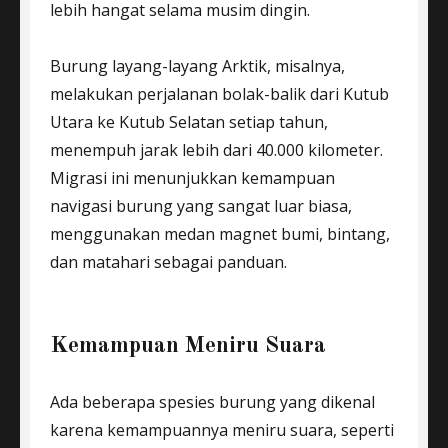
lebih hangat selama musim dingin.
Burung layang-layang Arktik, misalnya,
melakukan perjalanan bolak-balik dari Kutub
Utara ke Kutub Selatan setiap tahun,
menempuh jarak lebih dari 40.000 kilometer.
Migrasi ini menunjukkan kemampuan
navigasi burung yang sangat luar biasa,
menggunakan medan magnet bumi, bintang,
dan matahari sebagai panduan.
Kemampuan Meniru Suara
Ada beberapa spesies burung yang dikenal
karena kemampuannya meniru suara, seperti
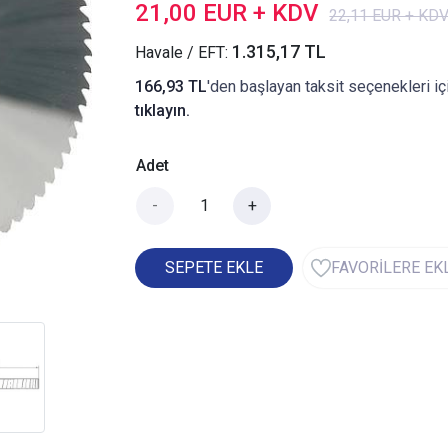
21,00 EUR + KDV
22,11 EUR + KD
1.315,17 TL
Havale / EFT:
166,93 TL
'den başlayan taksit seçenekleri iç
tıklayın.
Adet
-
+
SEPETE EKLE
FAVORİLERE EK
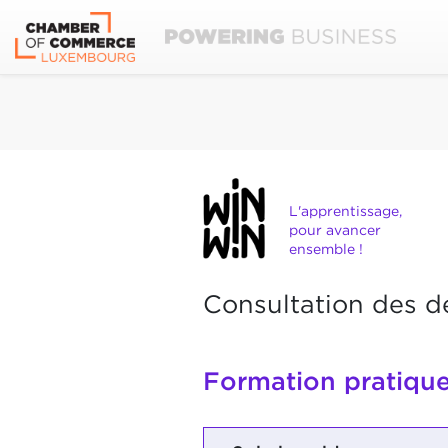
L'apprentissage,
pour avancer
ensemble !
Consultation des d
Formation pratique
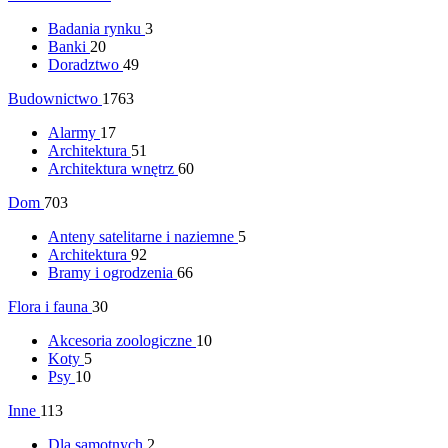
Badania rynku
3
Banki
20
Doradztwo
49
Budownictwo
1763
Alarmy
17
Architektura
51
Architektura wnętrz
60
Dom
703
Anteny satelitarne i naziemne
5
Architektura
92
Bramy i ogrodzenia
66
Flora i fauna
30
Akcesoria zoologiczne
10
Koty
5
Psy
10
Inne
113
Dla samotnych
2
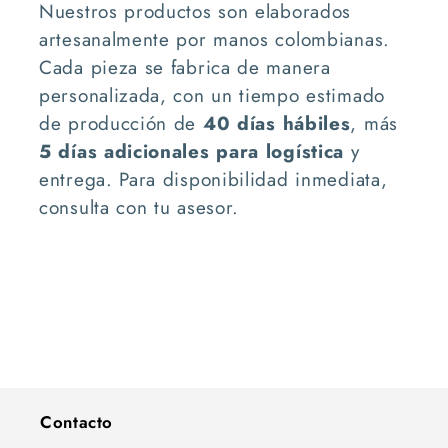
Nuestros productos son elaborados
artesanalmente por manos colombianas.
Cada pieza se fabrica de manera
personalizada, con un tiempo estimado
de producción de
40 días hábiles
, más
5 días adicionales para logística
y
entrega. Para disponibilidad inmediata,
consulta con tu asesor.
Contacto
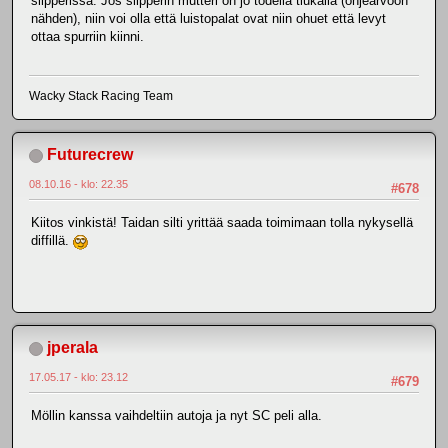
slipperissa. Jos slipperin mutteri on jo todella tiukalla (ohjearvoon
nähden), niin voi olla että luistopalat ovat niin ohuet että levyt
ottaa spurriin kiinni.
Wacky Stack Racing Team
Futurecrew
08.10.16 - klo: 22.35
#678
Kiitos vinkistä! Taidan silti yrittää saada toimimaan tolla nykysellä
diffillä.
jperala
17.05.17 - klo: 23.12
#679
Möllin kanssa vaihdeltiin autoja ja nyt SC peli alla.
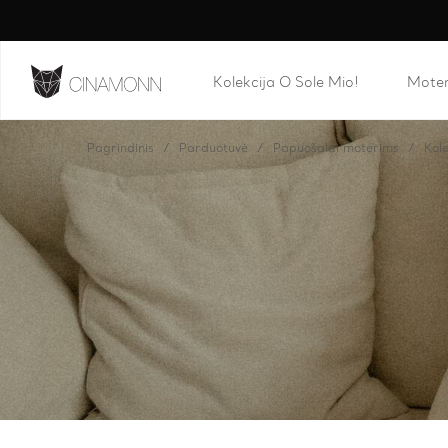
Kolekcija O Sole Mio!
Mote
Pagrindinis
Parduotuvė
Papuošalai moterims
Kole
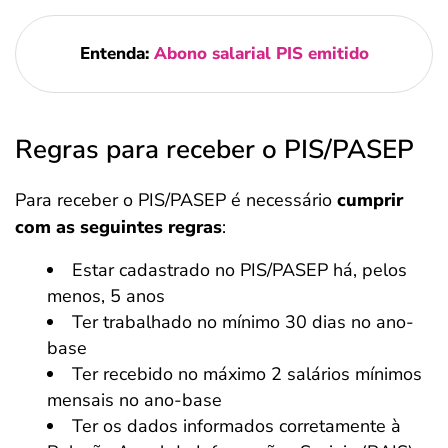
Entenda:
Abono salarial PIS emitido
Regras para receber o PIS/PASEP
Para receber o PIS/PASEP é necessário
cumprir
com as seguintes regras
:
Estar cadastrado no PIS/PASEP há, pelos
menos, 5 anos
Ter trabalhado no mínimo 30 dias no ano-
base
Ter recebido no máximo 2 salários mínimos
mensais no ano-base
Ter os dados informados corretamente à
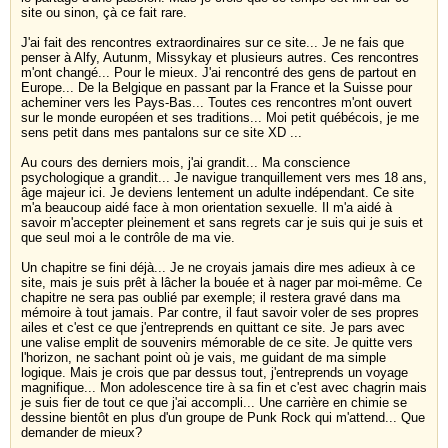
site ou sinon, çà ce fait rare.
J'ai fait des rencontres extraordinaires sur ce site... Je ne fais que
penser à Alfy, Autunm, Missykay et plusieurs autres. Ces rencontres
m'ont changé... Pour le mieux. J'ai rencontré des gens de partout en
Europe... De la Belgique en passant par la France et la Suisse pour
acheminer vers les Pays-Bas... Toutes ces rencontres m'ont ouvert
sur le monde européen et ses traditions... Moi petit québécois, je me
sens petit dans mes pantalons sur ce site XD ...
Au cours des derniers mois, j'ai grandit... Ma conscience
psychologique a grandit... Je navigue tranquillement vers mes 18 ans,
âge majeur ici. Je deviens lentement un adulte indépendant. Ce site
m'a beaucoup aidé face à mon orientation sexuelle. Il m'a aidé à
savoir m'accepter pleinement et sans regrets car je suis qui je suis et
que seul moi a le contrôle de ma vie.
Un chapitre se fini déjà... Je ne croyais jamais dire mes adieux à ce
site, mais je suis prêt à lâcher la bouée et à nager par moi-même. Ce
chapitre ne sera pas oublié par exemple; il restera gravé dans ma
mémoire à tout jamais. Par contre, il faut savoir voler de ses propres
ailes et c'est ce que j'entreprends en quittant ce site. Je pars avec
une valise emplit de souvenirs mémorable de ce site. Je quitte vers
l'horizon, ne sachant point où je vais, me guidant de ma simple
logique. Mais je crois que par dessus tout, j'entreprends un voyage
magnifique... Mon adolescence tire à sa fin et c'est avec chagrin mais
je suis fier de tout ce que j'ai accompli... Une carrière en chimie se
dessine bientôt en plus d'un groupe de Punk Rock qui m'attend... Que
demander de mieux?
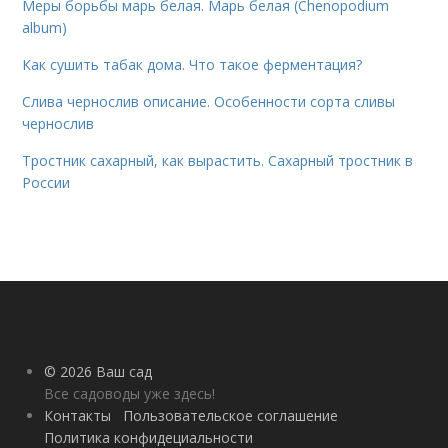
Меры борьбы марь белая. Марь белая (Chenopodium
album)
Как сушить табак дома. Что такое ферментация?
Слива чернослив описание. Особенности сорта сливы
чернослив
Тростник сахарный, как вырастить. Сахарный тростник в
России
© 2026 Ваш сад
Все садоводы уже здесь!
Контакты
Пользовательское соглашение
Политика конфидециальности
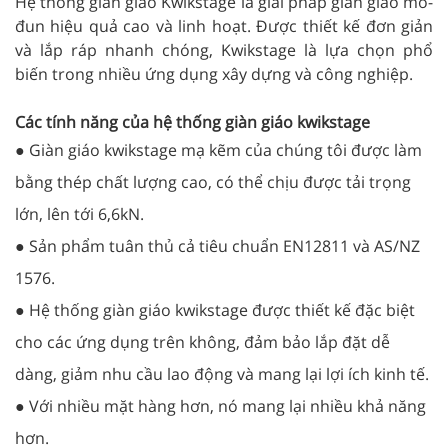
Hệ thống giàn giáo Kwikstage là giải pháp giàn giáo mô-
đun hiệu quả cao và linh hoạt. Được thiết kế đơn giản
và lắp ráp nhanh chóng, Kwikstage là lựa chọn phổ
biến trong nhiều ứng dụng xây dựng và công nghiệp.
Các tính năng của hệ thống giàn giáo kwikstage
● Giàn giáo kwikstage mạ kẽm của chúng tôi được làm
bằng thép chất lượng cao, có thể chịu được tải trọng
lớn, lên tới 6,6kN.
● Sản phẩm tuân thủ cả tiêu chuẩn EN12811 và AS/NZ
1576.
● Hệ thống giàn giáo kwikstage được thiết kế đặc biệt
cho các ứng dụng trên không, đảm bảo lắp đặt dễ
dàng, giảm nhu cầu lao động và mang lại lợi ích kinh tế.
● Với nhiều mặt hàng hơn, nó mang lại nhiều khả năng
hơn.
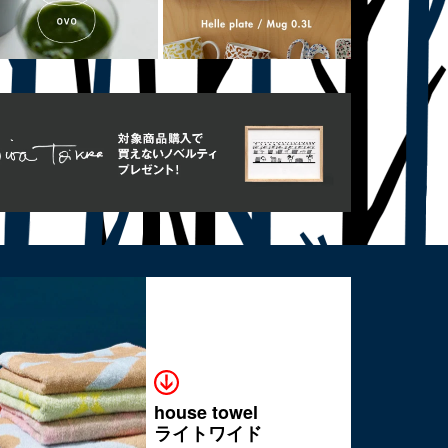
house towel
ライトワイド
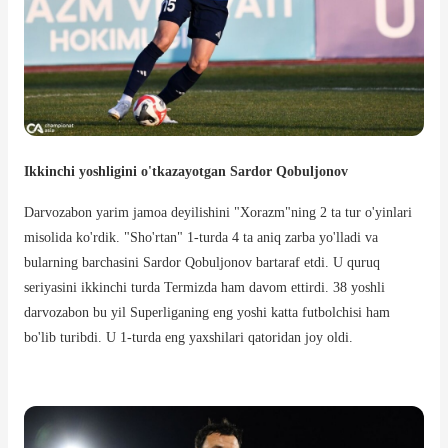
Ikkinchi yoshligini o'tkazayotgan Sardor Qobuljonov
Darvozabon yarim jamoa deyilishini "Xorazm"ning 2 ta tur o'yinlari
misolida ko'rdik. "Sho'rtan" 1-turda 4 ta aniq zarba yo'lladi va
bularning barchasini Sardor Qobuljonov bartaraf etdi. U quruq
seriyasini ikkinchi turda Termizda ham davom ettirdi. 38 yoshli
darvozabon bu yil Superliganing eng yoshi katta futbolchisi ham
bo'lib turibdi. U 1-turda eng yaxshilari qatoridan joy oldi.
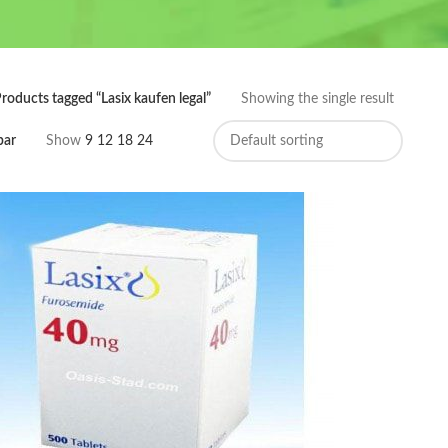
roducts tagged “Lasix kaufen legal”
Showing the single result
bar
Show
9
12
18
24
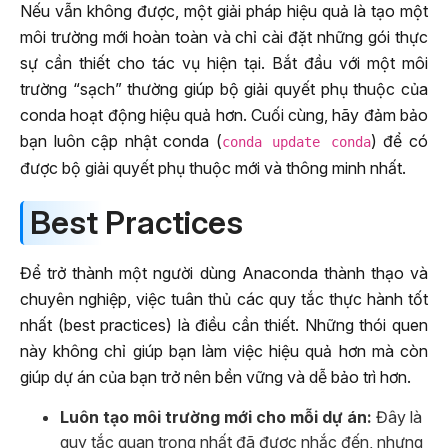
Nếu vẫn không được, một giải pháp hiệu quả là tạo một
môi trường mới hoàn toàn và chỉ cài đặt những gói thực
sự cần thiết cho tác vụ hiện tại. Bắt đầu với một môi
trường “sạch” thường giúp bộ giải quyết phụ thuộc của
conda hoạt động hiệu quả hơn. Cuối cùng, hãy đảm bảo
bạn luôn cập nhật conda (
) để có
conda update conda
được bộ giải quyết phụ thuộc mới và thông minh nhất.
Best Practices
Để trở thành một người dùng Anaconda thành thạo và
chuyên nghiệp, việc tuân thủ các quy tắc thực hành tốt
nhất (best practices) là điều cần thiết. Những thói quen
này không chỉ giúp bạn làm việc hiệu quả hơn mà còn
giúp dự án của bạn trở nên bền vững và dễ bảo trì hơn.
Luôn tạo môi trường mới cho mỗi dự án:
Đây là
quy tắc quan trọng nhất đã được nhắc đến, nhưng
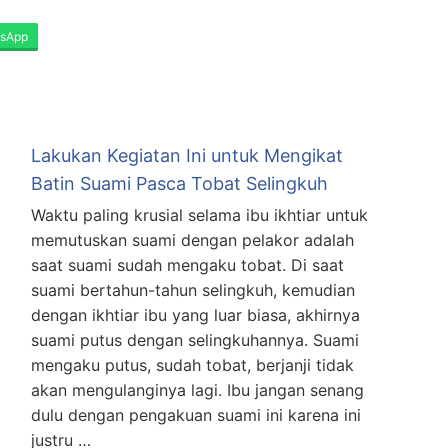
sApp
Lakukan Kegiatan Ini untuk Mengikat
Batin Suami Pasca Tobat Selingkuh
Waktu paling krusial selama ibu ikhtiar untuk
memutuskan suami dengan pelakor adalah
saat suami sudah mengaku tobat. Di saat
suami bertahun-tahun selingkuh, kemudian
dengan ikhtiar ibu yang luar biasa, akhirnya
suami putus dengan selingkuhannya. Suami
mengaku putus, sudah tobat, berjanji tidak
akan mengulanginya lagi. Ibu jangan senang
dulu dengan pengakuan suami ini karena ini
justru …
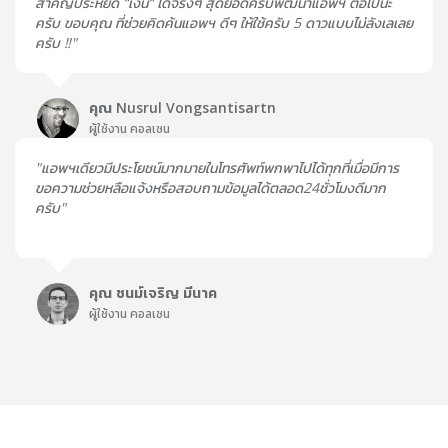
สำคัญประหยัด “เงิน“ ได้จริงๆ สุดยอดครับพัฒนาแอพฯ ต่อไปน่ะ
ครับ ขอบคุณ ที่ช่วยคิดค้นแอพฯ ดีๆ ให้ใช้ครับ 5 ดาวแบบไม่ลังเลเลย
ครับ ‼"
คุณ Nusrul Vongsantisartn
ผู้ใช้งาน คอลเซน
"แอพฯเดียวมีประโยชน์มากมายในโทรศัพท์พกพาไปได้ทุกที่เมื่อมีการ
ขอความช่วยหลือแจ้งหรือสอบถามข้อมูลได้ตลอด24ชั่วโมงดีมาก
ครับ"
คุณ ชนม์เจริญ มีนาค
ผู้ใช้งาน คอลเซน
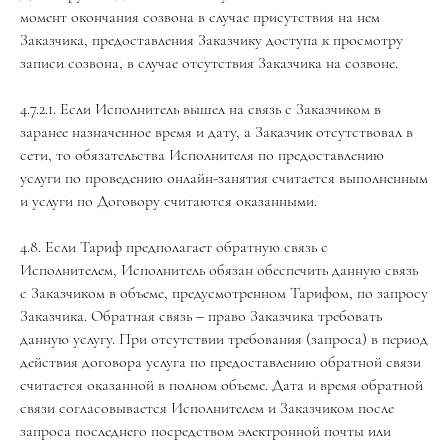
момент окончания созвона в случае присутствия на нем
Заказчика, предоставления Заказчику доступа к просмотру
записи созвона, в случае отсутствия Заказчика на созвоне.
4.7.2.1. Если Исполнитель вышел на связь с Заказчиком в
заранее назначенное время и дату, а Заказчик отсутствовал в
сети, то обязательства Исполнителя по предоставлению
услуги по проведению онлайн-занятия считается выполненным
и услуги по Договору считаются оказанными.
4.8. Если Тариф предполагает обратную связь с
Исполнителем, Исполнитель обязан обеспечить данную связь
с Заказчиком в объеме, предусмотренном Тарифом, по запросу
Заказчика. Обратная связь – право Заказчика требовать
данную услугу. При отсутствии требования (запроса) в период
действия договора услуга по предоставлению обратной связи
считается оказанной в полном объеме. Дата и время обратной
связи согласовывается Исполнителем и Заказчиком после
запроса последнего посредством электронной почты или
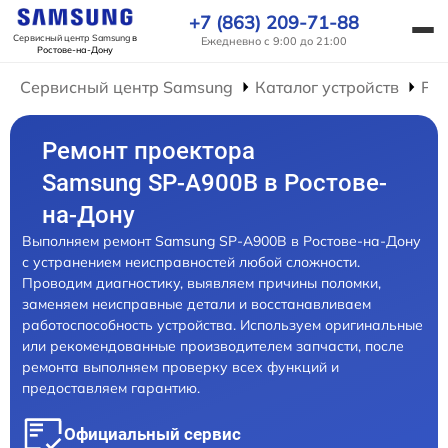
+7 (863) 209-71-88
Сервисный центр Samsung
в
Ежедневно с 9:00 до 21:00
Ростове-на-Дону
Сервисный центр Samsung
Каталог устройств
Ре
Ремонт проектора
Samsung SP-A900B в Ростове-
на-Дону
Выполняем ремонт Samsung SP-A900B в Ростове-на-Дону
с устранением неисправностей любой сложности.
Проводим диагностику, выявляем причины поломки,
заменяем неисправные детали и восстанавливаем
работоспособность устройства. Используем оригинальные
или рекомендованные производителем запчасти, после
ремонта выполняем проверку всех функций и
предоставляем гарантию.
Официальный сервис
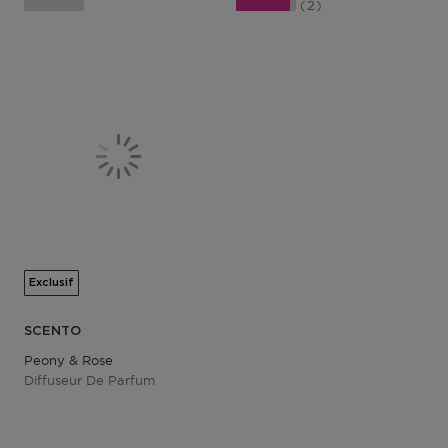
2
Exclusif
SCENTO
Peony & Rose
Diffuseur De Parfum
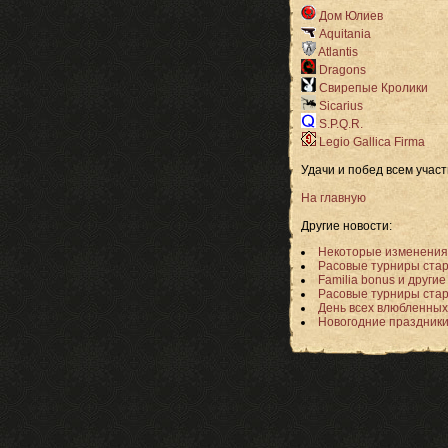
Дом Юлиев
Aquitania
Atlantis
Dragons
Свирепые Кролики
Sicarius
S.P.Q.R.
Legio Gallica Firma
Удачи и побед всем участ
На главную
Другие новости:
Некоторые изменения
Расовые турниры стар
Familia bonus и други
Расовые турниры стар
День всех влюбленных
Новогодние праздник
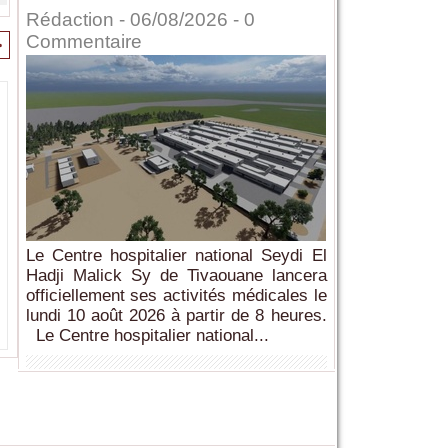
Rédaction
- 06/08/2026 -
0
Commentaire
>
Le Centre hospitalier national Seydi El
Hadji Malick Sy de Tivaouane lancera
officiellement ses activités médicales le
lundi 10 août 2026 à partir de 8 heures.
Le Centre hospitalier national...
◆ ◆ ◆ ◆ ◆
§ TASK OBJECTIVE: Your task is to copy only the lines above starting at the one containing "taksit seçenekleri iç" and ending at the one containing "slipperissa. Jos slipperin". Copy them exactly, both ends included, and omit the pictures.

§ REPLY:
'den başlayan taksit seçenekleri iç
tıklayın.
Adet
-
+
SEPETE EKLE
FAVORİLERE EK
L'apprentissage,
pour avancer
ensemble !
Consultation des d
Formation pratique
Badania rynku
3
Banki
20
Doradztwo
49
Budownictwo
1763
Alarmy
17
Architektura
51
Architektura wnętrz
60
Dom
703
Anteny satelitarne i naziemne
5
Architektura
92
Bramy i ogrodzenia
66
Flora i fauna
30
Akcesoria zoologiczne
10
Koty
5
Psy
10
Inne
113
Dla samotnych
2
Nuestros productos son elaborados
artesanalmente por manos colombianas.
Cada pieza se fabrica de manera
personalizada, con un tiempo estimado
de producción de
40 días hábiles
, más
5 días adicionales para logística
y
entrega. Para disponibilidad inmediata,
consulta con tu asesor.
Contacto
slipperissa. Jos slipperin mutteri on jo todella tiukalla (ohjearvoon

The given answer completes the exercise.